I am currently using scikit-learn for text classification on the 20ng dataset. I want to calculate the information gain for a vectorized dataset. It has been suggested to me that this can be accomplished, using mutual_info_classif from sklearn. However, this method is really slow, so I was trying to implement information gain myself based on this post.
I came up with the following solution:
from scipy.stats import entropy
import numpy as np
def information_gain(X, y):
def _entropy(labels):
counts = np.bincount(labels)
return entropy(counts, base=None)
def _ig(x, y):
# indices where x is set/not set
x_set = np.nonzero(x)[1]
x_not_set = np.delete(np.arange(x.shape[1]), x_set)
h_x_set = _entropy(y[x_set])
h_x_not_set = _entropy(y[x_not_set])
return entropy_full - (((len(x_set) / f_size) * h_x_set)
+ ((len(x_not_set) / f_size) * h_x_not_set))
entropy_full = _entropy(y)
f_size = float(X.shape[0])
scores = np.array([_ig(x, y) for x in X.T])
return scores
Using a very small dataset, most scores from sklearn and my implementation are equal. However, sklearn seems to take frequencies into account, which my algorithm clearly doesn't.
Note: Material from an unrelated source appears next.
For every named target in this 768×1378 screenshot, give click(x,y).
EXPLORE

For example
categories = ['talk.religion.misc', 'comp.graphics', 'sci.space']
newsgroups_train = fetch_20newsgroups(subset='train',
categories=categories)
X, y = newsgroups_train.data, newsgroups_train.target
cv = CountVectorizer(max_df=0.95, min_df=2,
max_features=100,
stop_words='english')
X_vec = cv.fit_transform(X)
t0 = time()
res_sk = mutual_info_classif(X_vec, y, discrete_features=True)
print("Time passed for sklearn method: %3f" % (time()-t0))
t0 = time()
res_ig = information_gain(X_vec, y)
print("Time passed for ig: %3f" % (time()-t0))
for name, res_mi, res_ig in zip(cv.get_feature_names(), res_sk, res_ig):
print("%s: mi=%f, ig=%f" % (name, res_mi, res_ig))
sample output:
center: mi=0.011824, ig=0.003548
christian: mi=0.128629, ig=0.127122
color: mi=0.028413, ig=0.026397
com: mi=0.041184, ig=0.030458
computer: mi=0.020590, ig=0.012327
cs: mi=0.007291, ig=0.001574
data: mi=0.020734, ig=0.008986
did: mi=0.035613, ig=0.024604
different: mi=0.011432, ig=0.005492
distribution: mi=0.007175, ig=0.004675
does: mi=0.019564, ig=0.006162
don: mi=0.024000, ig=0.017605
earth: mi=0.039409, ig=0.032981
edu: mi=0.023659, ig=0.008442
file: mi=0.048056, ig=0.045746
files: mi=0.041367, ig=0.037860
ftp: mi=0.031302, ig=0.026949
gif: mi=0.028128, ig=0.023744
god: mi=0.122525, ig=0.113637
good: mi=0.016181, ig=0.008511
gov: mi=0.053547, ig=0.048207
So I was wondering if my implementation is wrong, or it is correct, but a different variation of the mutual information algorithm scikit-learn uses.